AWS Compute Optimizer Now Hunts Down Your Idle NAT Gateways
At $35/month plus data processing fees, forgotten NAT Gateways quietly drain cloud budgets. AWS Compute Optimizer now surfaces these idle resources, giving you an easy win for your next cost optimization review.
Here's a question that should make your finance team nervous: how many NAT Gateways are you paying for right now that aren't doing anything?
At $35 per month per gateway—plus data processing charges that add up fast—idle NAT Gateways are the kind of silent budget leak that compounds over time. One forgotten gateway in a sandbox environment? No big deal. Five scattered across regions from that multi-region experiment six months ago? Now we're talking real money.
Compute Optimizer Finally Shines a Light
AWS Compute Optimizer now identifies idle NAT Gateways automatically. This might sound like a small feature addition, but it's actually significant for anyone who takes cost management seriously.

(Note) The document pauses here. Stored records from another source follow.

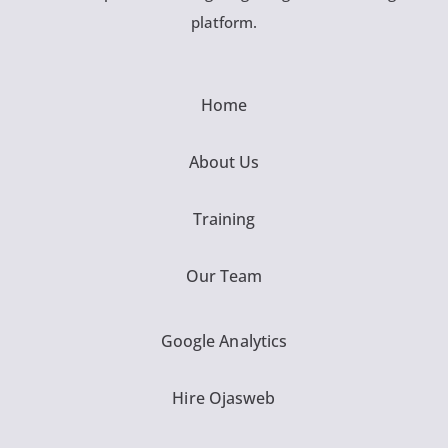
platform.
Home
About Us
Training
Our Team
Google Analytics
Hire Ojasweb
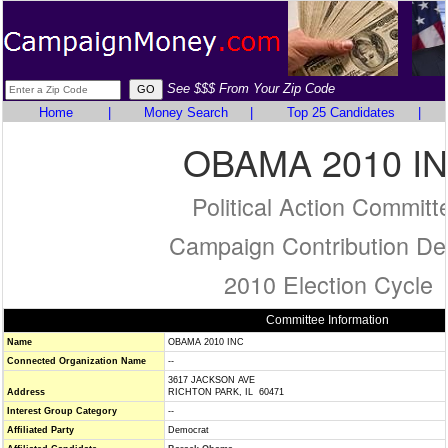
See $$$ From Your Zip Code
Home
|
Money Search
|
Top 25 Candidates
|
OBAMA 2010 I
Political Action Committ
Campaign Contribution Det
2010 Election Cycle
Committee Information
Name
OBAMA 2010 INC
Connected Organization Name
--
3617 JACKSON AVE
Address
RICHTON PARK, IL 60471
Interest Group Category
--
Affiliated Party
Democrat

NAT Gateways are easy to provision and even easier to forget. Unlike EC2 instances that show up in every dashboard, NAT Gateways tend to fade into the infrastructure background. You set them up, they work, and unless you're specifically looking for them, they stay there—billing you month after month.
Why This Matters
This is textbook low-hanging fruit for cost optimization. When you're in a quarterly review trying to demonstrate fiscal responsibility, finding and eliminating idle NAT Gateways is an easy, defensible win. No complex analysis required, no debate about whether the resource is "really" needed—if Compute Optimizer flags it as idle, you have data to back up its removal.
Even Corey Quinn (who literally makes a living finding AWS billing inefficiencies) called this one out specifically. When someone who professionally dissects AWS bills takes notice, you know it's worth paying attention to.
What to Do Next
If you're not already using Compute Optimizer, this is a good reason to start. It's free for basic recommendations, and now it's looking at more than just EC2 instances and EBS volumes.
Check your account this week. You might be surprised at what you find—and your CFO will definitely appreciate the savings.